16. A method for confirming the presence of a chromosomal breakpoint junction, fusing a candidate rearrangement partner to a position within a genomic region of interest, said method comprising:

a. performing a proximity assay on a DNA comprising sample to generate a plurality of proximity linked products;
b. enriching for proximity linked products that comprise genomic fragments comprising sequences flanking the 5′ end of the genomic region of interest,
wherein said proximity linked products further comprise genomic fragments being in proximity to said genomic fragments comprising sequences flanking the 5′ end of the genomic region of interest;
sequencing said proximity linked products to produce sequencing reads,
mapping to a reference sequence the sequences of the genomic fragments that are in proximity to said genomic fragments comprising sequences flanking the 5′ end of the genomic region of interest;
c. enriching for proximity linked products that comprise genomic fragments comprising sequences flanking the 3′ end of the genomic region of interest,
wherein said proximity linked products further comprise genomic fragments being in proximity to said genomic fragments comprising sequences flanking the 3′ end of the genomic region of interest;
sequencing said proximity linked products to produce sequencing reads,
mapping to a reference sequence the sequences of the genomic fragments that are in proximity to said genomic fragments comprising sequences flanking the 3′ end of the genomic region of interest;
d. identifying, as a candidate rearrangement partner, at least one genomic fragment based on the proximity frequency of said genomic fragment with the genomic region of interest or genomic fragments comprising sequences flanking the genomic region of interest,
e. determining whether genomic fragments of the candidate rearrangement partner that are in proximity to said genomic fragments comprising sequences flanking the 5′ end of the genomic region of interest and genomic fragments of the candidate rearrangement partner that are in proximity to said genomic fragments comprising sequences flanking the 3′ end of the genomic region of interest are overlapping or linearly separated,
wherein linear separation of said candidate rearrangement partner genomic fragments is indicative of a chromosomal breakpoint junction within the genomic region of interest.

17. The method of claim 16, wherein the proximity assay is a proximity ligation assay that generates a plurality of proximity ligated products.

18. The method of claim 16, wherein step b) comprises performing oligonucleotide probe hybridization or primer-based amplification to enrich for proximity linked products that comprise genomic fragments comprising sequences flanking the 5′ end of the genomic region of interest and/or step c) comprises performing oligonucleotide probe hybridization or primer-based amplification to enrich for proximity linked products that comprise genomic fragments comprising sequences flanking the 3′ end of the genomic region of interest, preferably

wherein step b) comprises providing at least one oligonucleotide probe or primer that is at least partly complementary to sequences flanking the 5′ region of the genomic region of interest, and/or
wherein step c) comprises providing at least one oligonucleotide probe or primer that is at least partly complementary to sequences flanking the 3′ region of the genomic region of interest.

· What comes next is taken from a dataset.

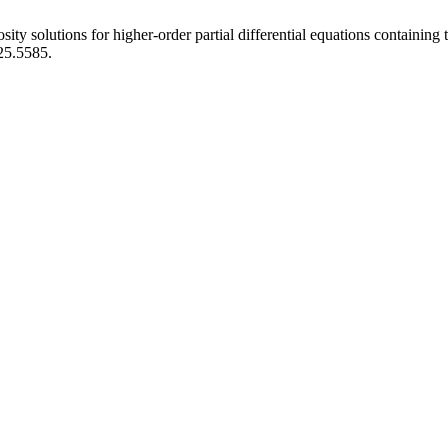
ity solutions for higher-order partial differential equations containing
025.5585.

19. The method of claim 16, further comprising determining the position of the chromosomal breakpoint junction fusing the candidate rearrangement partner to a position within the genomic region of interest, said method comprising:

enriching for proximity linked products that comprise i) at least part of the genomic region of interest and ii) genomic fragments being in proximity to the genomic region of interest sequencing said proximity linked products and mapping the chromosomal breakpoint, wherein the mapping comprises detecting I) proximity linked products comprising at least a first part of the genomic region of interest and genomic fragments of a rearrangement partner and II) proximity linked products comprising at least a second part of the genomic region of interest and genomic fragments of a rearrangement partner, wherein the rearrangement partner genomic fragments from I) and II) are linearly separated, preferably comprising performing oligonucleotide probe hybridization or primer-based amplification to enrich for proximity linked products that comprise i) at least part of the genomic region of interest and ii) genomic fragments being in proximity to the genomic region of interest.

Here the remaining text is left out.